REQUIREMENT: Show, from the entries below, every line in which "label" appears.

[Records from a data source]
+-------+

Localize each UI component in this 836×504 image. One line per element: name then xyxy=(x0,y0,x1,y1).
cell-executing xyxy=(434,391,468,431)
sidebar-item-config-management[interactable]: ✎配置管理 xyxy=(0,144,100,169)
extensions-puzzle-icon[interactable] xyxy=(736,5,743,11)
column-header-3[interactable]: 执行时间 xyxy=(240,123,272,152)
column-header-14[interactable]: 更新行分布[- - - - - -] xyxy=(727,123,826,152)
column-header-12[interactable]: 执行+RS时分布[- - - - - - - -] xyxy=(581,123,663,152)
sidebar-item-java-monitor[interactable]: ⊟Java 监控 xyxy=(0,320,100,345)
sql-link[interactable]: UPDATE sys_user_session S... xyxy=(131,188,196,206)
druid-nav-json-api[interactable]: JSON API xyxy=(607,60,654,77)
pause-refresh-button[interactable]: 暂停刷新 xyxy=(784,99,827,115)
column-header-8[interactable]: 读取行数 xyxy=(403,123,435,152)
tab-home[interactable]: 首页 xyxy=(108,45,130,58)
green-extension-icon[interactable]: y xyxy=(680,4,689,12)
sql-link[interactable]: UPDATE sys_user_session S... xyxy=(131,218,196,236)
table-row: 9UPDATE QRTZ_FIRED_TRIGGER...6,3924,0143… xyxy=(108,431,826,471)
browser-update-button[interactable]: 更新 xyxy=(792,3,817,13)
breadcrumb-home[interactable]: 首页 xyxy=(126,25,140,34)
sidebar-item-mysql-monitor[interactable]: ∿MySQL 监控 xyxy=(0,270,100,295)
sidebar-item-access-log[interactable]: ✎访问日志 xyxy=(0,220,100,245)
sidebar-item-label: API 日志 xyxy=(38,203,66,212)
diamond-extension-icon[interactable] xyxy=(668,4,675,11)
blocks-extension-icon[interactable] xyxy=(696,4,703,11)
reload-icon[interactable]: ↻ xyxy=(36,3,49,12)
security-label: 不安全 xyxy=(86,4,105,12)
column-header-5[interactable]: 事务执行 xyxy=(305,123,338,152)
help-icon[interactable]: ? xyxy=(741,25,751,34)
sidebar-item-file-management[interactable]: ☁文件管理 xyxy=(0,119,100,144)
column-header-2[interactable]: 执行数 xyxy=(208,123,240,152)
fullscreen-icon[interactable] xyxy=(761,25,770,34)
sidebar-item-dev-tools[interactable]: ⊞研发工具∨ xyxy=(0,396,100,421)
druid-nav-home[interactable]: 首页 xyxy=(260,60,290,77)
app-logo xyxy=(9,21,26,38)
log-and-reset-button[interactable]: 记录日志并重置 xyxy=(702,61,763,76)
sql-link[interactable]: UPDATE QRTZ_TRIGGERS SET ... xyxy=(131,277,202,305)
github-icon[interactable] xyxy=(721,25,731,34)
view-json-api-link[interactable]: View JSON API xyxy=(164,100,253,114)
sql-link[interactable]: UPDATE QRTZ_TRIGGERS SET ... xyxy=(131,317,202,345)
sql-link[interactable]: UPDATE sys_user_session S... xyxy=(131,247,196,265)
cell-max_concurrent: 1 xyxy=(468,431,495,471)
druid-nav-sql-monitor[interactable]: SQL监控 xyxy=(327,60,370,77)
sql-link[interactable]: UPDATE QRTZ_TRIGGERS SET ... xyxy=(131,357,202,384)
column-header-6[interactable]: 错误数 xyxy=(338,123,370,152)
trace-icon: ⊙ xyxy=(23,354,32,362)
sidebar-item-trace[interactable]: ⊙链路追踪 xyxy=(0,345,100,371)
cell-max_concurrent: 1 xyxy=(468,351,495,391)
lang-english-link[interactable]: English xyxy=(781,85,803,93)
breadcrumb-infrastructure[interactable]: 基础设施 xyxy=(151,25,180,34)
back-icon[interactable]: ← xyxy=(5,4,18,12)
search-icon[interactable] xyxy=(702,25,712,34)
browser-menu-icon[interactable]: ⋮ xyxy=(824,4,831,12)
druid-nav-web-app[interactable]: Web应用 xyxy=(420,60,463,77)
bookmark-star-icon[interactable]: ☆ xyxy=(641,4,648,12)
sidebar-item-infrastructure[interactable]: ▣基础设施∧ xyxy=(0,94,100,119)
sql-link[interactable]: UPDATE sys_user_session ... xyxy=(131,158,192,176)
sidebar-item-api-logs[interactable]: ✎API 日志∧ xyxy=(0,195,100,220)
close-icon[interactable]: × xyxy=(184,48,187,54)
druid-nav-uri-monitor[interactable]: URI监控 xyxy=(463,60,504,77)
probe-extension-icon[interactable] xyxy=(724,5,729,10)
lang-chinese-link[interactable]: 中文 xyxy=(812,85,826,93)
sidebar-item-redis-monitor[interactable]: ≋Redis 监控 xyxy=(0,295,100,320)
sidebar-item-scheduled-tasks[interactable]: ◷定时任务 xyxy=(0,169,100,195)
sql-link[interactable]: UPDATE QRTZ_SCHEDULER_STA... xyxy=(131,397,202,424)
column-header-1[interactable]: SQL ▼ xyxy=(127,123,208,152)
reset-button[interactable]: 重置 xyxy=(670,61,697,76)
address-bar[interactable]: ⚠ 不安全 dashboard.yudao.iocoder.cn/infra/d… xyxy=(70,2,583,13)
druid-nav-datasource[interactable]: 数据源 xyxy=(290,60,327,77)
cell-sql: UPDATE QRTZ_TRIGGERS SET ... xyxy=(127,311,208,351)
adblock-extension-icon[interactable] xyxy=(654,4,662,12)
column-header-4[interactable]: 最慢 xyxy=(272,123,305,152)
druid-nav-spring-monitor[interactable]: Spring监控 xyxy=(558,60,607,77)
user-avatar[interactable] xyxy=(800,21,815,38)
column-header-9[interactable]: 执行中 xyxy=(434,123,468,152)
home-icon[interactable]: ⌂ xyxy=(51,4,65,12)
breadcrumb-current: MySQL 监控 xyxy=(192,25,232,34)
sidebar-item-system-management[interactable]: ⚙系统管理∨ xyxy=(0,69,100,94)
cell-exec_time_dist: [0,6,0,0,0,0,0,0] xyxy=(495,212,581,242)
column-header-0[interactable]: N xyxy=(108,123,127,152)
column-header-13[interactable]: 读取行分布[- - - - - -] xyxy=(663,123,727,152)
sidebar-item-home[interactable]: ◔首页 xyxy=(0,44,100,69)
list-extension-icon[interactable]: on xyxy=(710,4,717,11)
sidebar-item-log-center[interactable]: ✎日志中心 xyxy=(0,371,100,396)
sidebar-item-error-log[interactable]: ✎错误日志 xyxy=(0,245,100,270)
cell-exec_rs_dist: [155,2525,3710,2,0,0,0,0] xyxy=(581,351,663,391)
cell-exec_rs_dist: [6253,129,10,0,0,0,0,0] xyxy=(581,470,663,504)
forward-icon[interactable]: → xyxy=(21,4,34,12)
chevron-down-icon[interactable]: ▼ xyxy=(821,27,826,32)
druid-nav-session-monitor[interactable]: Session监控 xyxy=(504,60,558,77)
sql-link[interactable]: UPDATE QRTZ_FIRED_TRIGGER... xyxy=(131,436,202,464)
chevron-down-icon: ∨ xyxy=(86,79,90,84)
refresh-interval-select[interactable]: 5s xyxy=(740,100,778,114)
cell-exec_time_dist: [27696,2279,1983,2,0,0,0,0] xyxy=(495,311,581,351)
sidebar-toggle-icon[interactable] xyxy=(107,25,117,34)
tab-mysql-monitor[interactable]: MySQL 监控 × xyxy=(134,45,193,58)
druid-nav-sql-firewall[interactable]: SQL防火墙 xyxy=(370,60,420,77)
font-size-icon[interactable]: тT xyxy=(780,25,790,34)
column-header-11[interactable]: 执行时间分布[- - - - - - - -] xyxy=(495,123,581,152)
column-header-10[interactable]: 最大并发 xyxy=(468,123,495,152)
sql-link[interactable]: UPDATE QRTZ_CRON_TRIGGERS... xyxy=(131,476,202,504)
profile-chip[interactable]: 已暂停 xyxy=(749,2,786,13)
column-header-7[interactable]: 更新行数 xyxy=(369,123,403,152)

+-------+

THE ANSWER:
sidebar-item-label: API 日志 xyxy=(38,203,66,212)
security-label: 不安全 xyxy=(86,4,105,12)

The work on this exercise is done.